#### WHAT THE TASK REQUIRES
What you return must match the records word for word, except that images are dropped.

==========

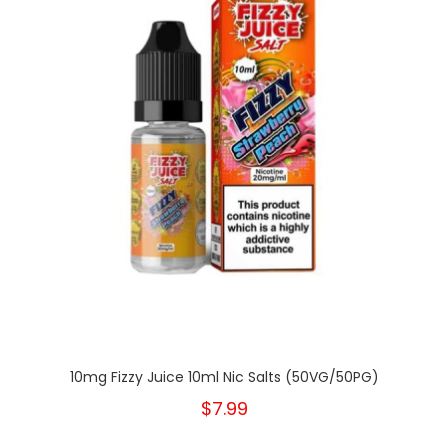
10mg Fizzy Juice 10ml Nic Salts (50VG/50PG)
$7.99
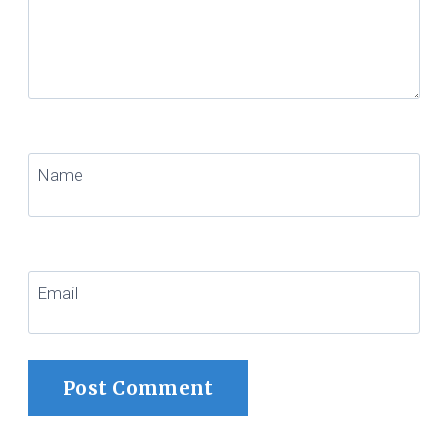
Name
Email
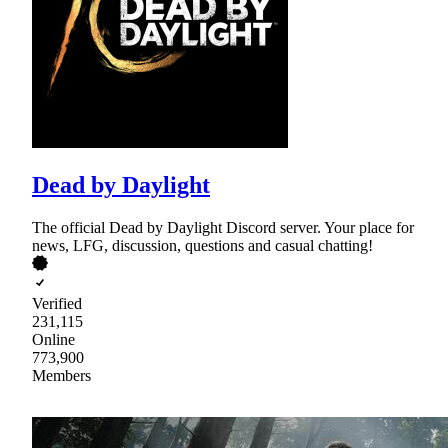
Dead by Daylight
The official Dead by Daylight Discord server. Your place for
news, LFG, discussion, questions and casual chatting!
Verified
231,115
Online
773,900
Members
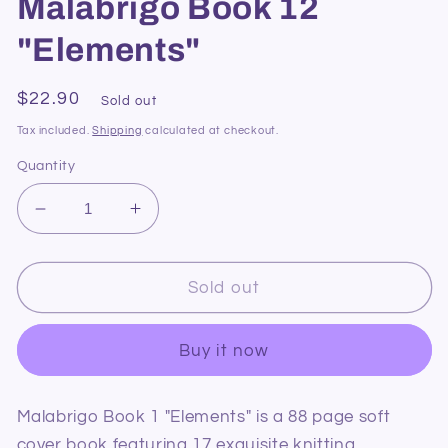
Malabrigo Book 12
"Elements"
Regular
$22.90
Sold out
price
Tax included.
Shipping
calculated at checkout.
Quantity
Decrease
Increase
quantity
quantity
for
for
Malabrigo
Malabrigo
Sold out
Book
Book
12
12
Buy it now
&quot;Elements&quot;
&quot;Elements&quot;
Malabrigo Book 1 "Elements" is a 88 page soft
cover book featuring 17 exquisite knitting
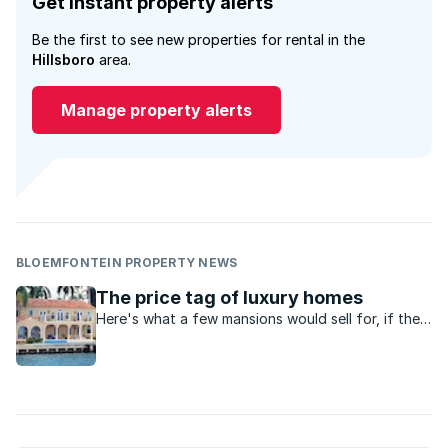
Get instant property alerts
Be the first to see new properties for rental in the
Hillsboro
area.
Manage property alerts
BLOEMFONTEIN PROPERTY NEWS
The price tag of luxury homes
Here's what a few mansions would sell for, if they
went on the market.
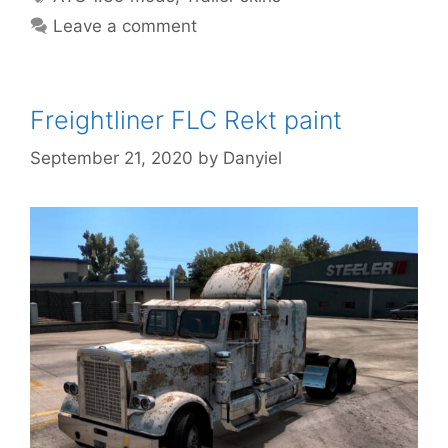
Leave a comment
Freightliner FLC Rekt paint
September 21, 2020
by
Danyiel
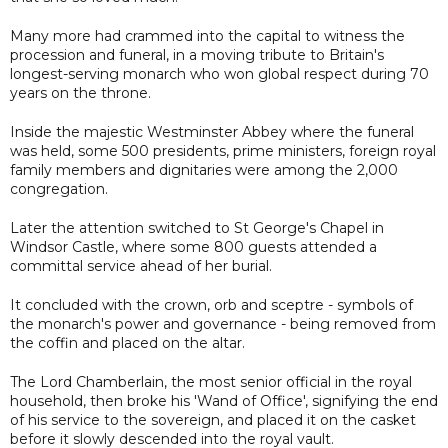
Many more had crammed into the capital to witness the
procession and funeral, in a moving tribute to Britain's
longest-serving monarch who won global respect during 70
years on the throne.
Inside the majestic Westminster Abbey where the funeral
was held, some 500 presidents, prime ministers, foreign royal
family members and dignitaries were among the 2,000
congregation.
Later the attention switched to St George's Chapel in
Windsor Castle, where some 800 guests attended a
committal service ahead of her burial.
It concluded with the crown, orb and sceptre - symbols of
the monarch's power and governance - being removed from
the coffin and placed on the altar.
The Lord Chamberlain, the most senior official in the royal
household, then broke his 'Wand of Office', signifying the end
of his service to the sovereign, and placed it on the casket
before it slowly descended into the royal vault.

==========

#### ANSWER SECTION
10mg Fizzy Juice 10ml Nic Salts (50VG/50PG)
$7.99
Name
Email
Dead by Daylight
The official Dead by Daylight Discord server. Your place for
news, LFG, discussion, questions and casual chatting!
Verified
231,115
Online
773,900
Members
Malabrigo Book 12
"Elements"
Regular
$22.90
Sold out
price
Tax included.
Shipping
calculated at checkout.
Quantity
Decrease
Increase
quantity
quantity
for
for
Malabrigo
Malabrigo
Sold out
Book
Book
12
12
Buy it now
&quot;Elements&quot;
&quot;Elements&quot;
Malabrigo Book 1 "Elements" is a 88 page soft
cover book featuring 17 exquisite knitting
Get instant property alerts
Be the first to see new properties for rental in the
Hillsboro
area.
Manage property alerts
BLOEMFONTEIN PROPERTY NEWS
The price tag of luxury homes
Here's what a few mansions would sell for, if they
went on the market.
Leave a comment
Freightliner FLC Rekt paint
September 21, 2020
by
Danyiel
Many more had crammed into the capital to witness the
procession and funeral, in a moving tribute to Britain's
longest-serving monarch who won global respect during 70
years on the throne.
Inside the majestic Westminster Abbey where the funeral
was held, some 500 presidents, prime ministers, foreign royal
family members and dignitaries were among the 2,000
congregation.
Later the attention switched to St George's Chapel in
Windsor Castle, where some 800 guests attended a
committal service ahead of her burial.
It concluded with the crown, orb and sceptre - symbols of
the monarch's power and governance - being removed from
the coffin and placed on the altar.
The Lord Chamberlain, the most senior official in the royal
household, then broke his 'Wand of Office', signifying the end
of his service to the sovereign, and placed it on the casket
before it slowly descended into the royal vault.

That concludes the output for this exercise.